Lisboa, 10 set 2026 (Lusa) — O ministro dos Negócios Estrangeiros, Paulo Rangel, classificou esta quinta-feira como "extremamente inquietantes" as recentes ações de guerra híbrida atribuídas à Federação Russa em solo europeu. Durante uma audição na comissão parlamentar de Assuntos Europeus, o governante destacou a gravidade do ataque frustrado com drones carregados de explosivos no aeroporto alemão de Leipzig, ocorrido em agosto, revelando que a diplomacia portuguesa já chamou o representante de Moscovo em Lisboa para formalizar uma "advertência diplomática".
Reagindo às retaliações verbais do Kremlin contra a posição de Lisboa, Rangel reforçou que Portugal tem sido intransigente na aplicação de todos os pacotes de sanções da União Europeia. "Portugal não está contra a Rússia, mas contra o regime", frisou o ministro, sublinhando a necessidade de separar o povo russo do regime ditatorial liderado por Vladimir Putin.

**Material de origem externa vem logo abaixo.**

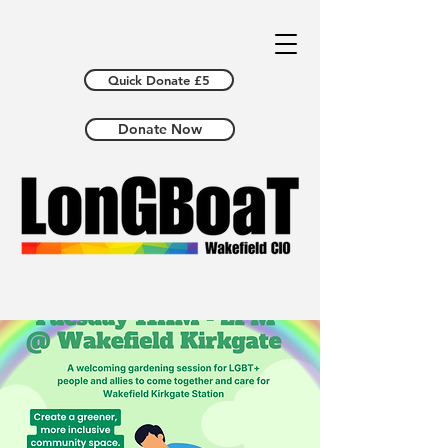
Quick Donate £5
Donate Now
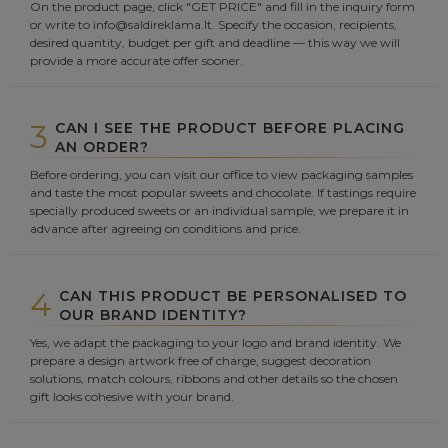
On the product page, click "GET PRICE" and fill in the inquiry form
or write to info@saldireklama.lt. Specify the occasion, recipients,
desired quantity, budget per gift and deadline — this way we will
provide a more accurate offer sooner.
3
CAN I SEE THE PRODUCT BEFORE PLACING
AN ORDER?
Before ordering, you can visit our office to view packaging samples
and taste the most popular sweets and chocolate. If tastings require
specially produced sweets or an individual sample, we prepare it in
advance after agreeing on conditions and price.
4
CAN THIS PRODUCT BE PERSONALISED TO
OUR BRAND IDENTITY?
Yes, we adapt the packaging to your logo and brand identity. We
prepare a design artwork free of charge, suggest decoration
solutions, match colours, ribbons and other details so the chosen
gift looks cohesive with your brand.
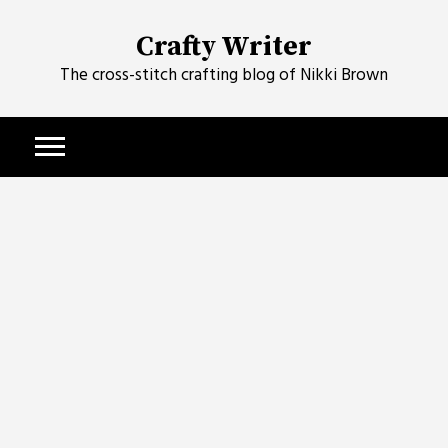
Skip
to
Crafty Writer
content
The cross-stitch crafting blog of Nikki Brown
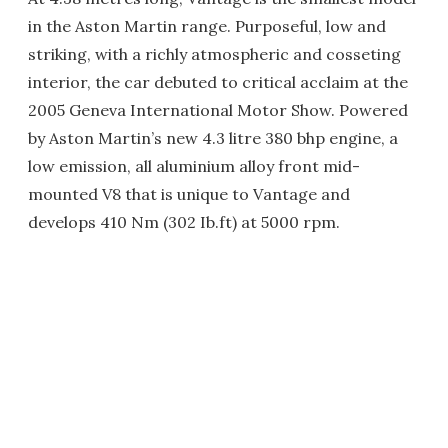
in the Aston Martin range. Purposeful, low and
striking, with a richly atmospheric and cosseting
interior, the car debuted to critical acclaim at the
2005 Geneva International Motor Show. Powered
by Aston Martin’s new 4.3 litre 380 bhp engine, a
low emission, all aluminium alloy front mid-
mounted V8 that is unique to Vantage and
develops 410 Nm (302 Ib.ft) at 5000 rpm.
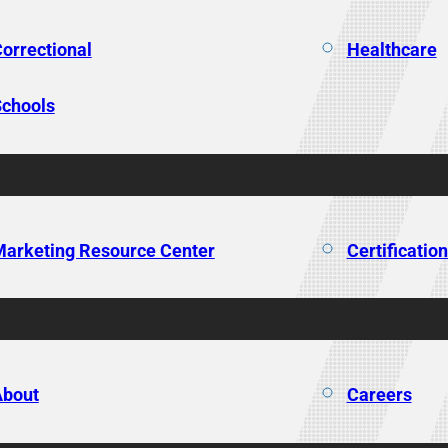
orrectional
Healthcare
chools
arketing Resource Center
Certificatio
About
Careers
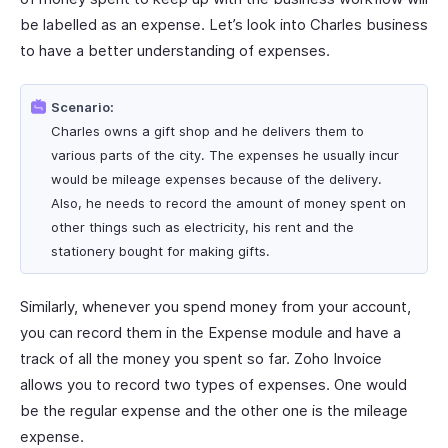
be labelled as an expense. Let’s look into Charles business
to have a better understanding of expenses.
Scenario:
Charles owns a gift shop and he delivers them to
various parts of the city. The expenses he usually incur
would be mileage expenses because of the delivery.
Also, he needs to record the amount of money spent on
other things such as electricity, his rent and the
stationery bought for making gifts.
Similarly, whenever you spend money from your account,
you can record them in the Expense module and have a
track of all the money you spent so far. Zoho Invoice
allows you to record two types of expenses. One would
be the regular expense and the other one is the mileage
expense.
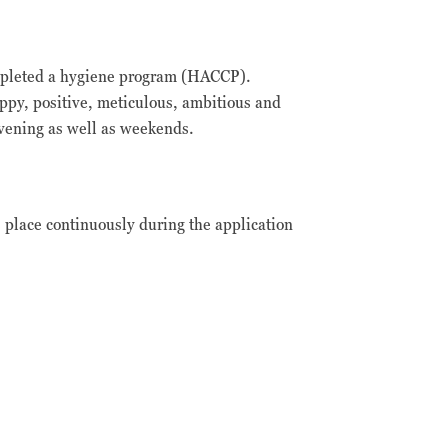
completed a hygiene program (HACCP).
appy, positive, meticulous, ambitious and
evening as well as weekends.
s place continuously during the application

Apesar de todas as bancadas parlamentares concordarem com a gravidade da ameaça russa, o debate ficou marcado por um aceso confronto entre Paulo Rangel e o Chega. O deputado Pedro Correia condenou o incidente em Leipzig e reafirmou o apoio do partido à NATO e à Ucrânia, mas o chefe da diplomacia portuguesa apontou uma contradição direta no discurso da extrema-direita.

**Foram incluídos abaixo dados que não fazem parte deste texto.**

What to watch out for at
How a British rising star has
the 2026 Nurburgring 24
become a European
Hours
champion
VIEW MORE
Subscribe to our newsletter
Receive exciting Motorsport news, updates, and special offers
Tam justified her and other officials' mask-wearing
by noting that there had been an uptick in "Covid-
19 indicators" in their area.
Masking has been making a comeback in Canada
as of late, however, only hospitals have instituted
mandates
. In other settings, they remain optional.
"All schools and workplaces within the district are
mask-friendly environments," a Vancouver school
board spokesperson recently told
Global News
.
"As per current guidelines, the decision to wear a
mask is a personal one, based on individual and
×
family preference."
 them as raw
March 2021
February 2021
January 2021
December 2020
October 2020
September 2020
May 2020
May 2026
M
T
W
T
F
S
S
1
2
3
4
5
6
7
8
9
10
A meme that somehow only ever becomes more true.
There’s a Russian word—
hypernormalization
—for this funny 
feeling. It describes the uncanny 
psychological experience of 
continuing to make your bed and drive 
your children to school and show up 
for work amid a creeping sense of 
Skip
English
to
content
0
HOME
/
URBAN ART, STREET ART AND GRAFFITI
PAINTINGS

Rangel criticou abertamente os festejos do Chega após a vitória eleitoral da Alternativa para a Alemanha (AfD) na Saxónia-Anhalt, lembrando que a força política alemã defende o fim do auxílio militar a Kiev, a retoma imediata das compras de gás a Moscovo e o ensino da língua russa. "Têm de se decidir se às segundas, quartas e sextas estão a favor da Ucrânia e às terças, quintas e sábados estão a favor da Rússia", rematou o governante, acusando a bancada de André Ventura de manter uma posição ambígua nas relações internacionais.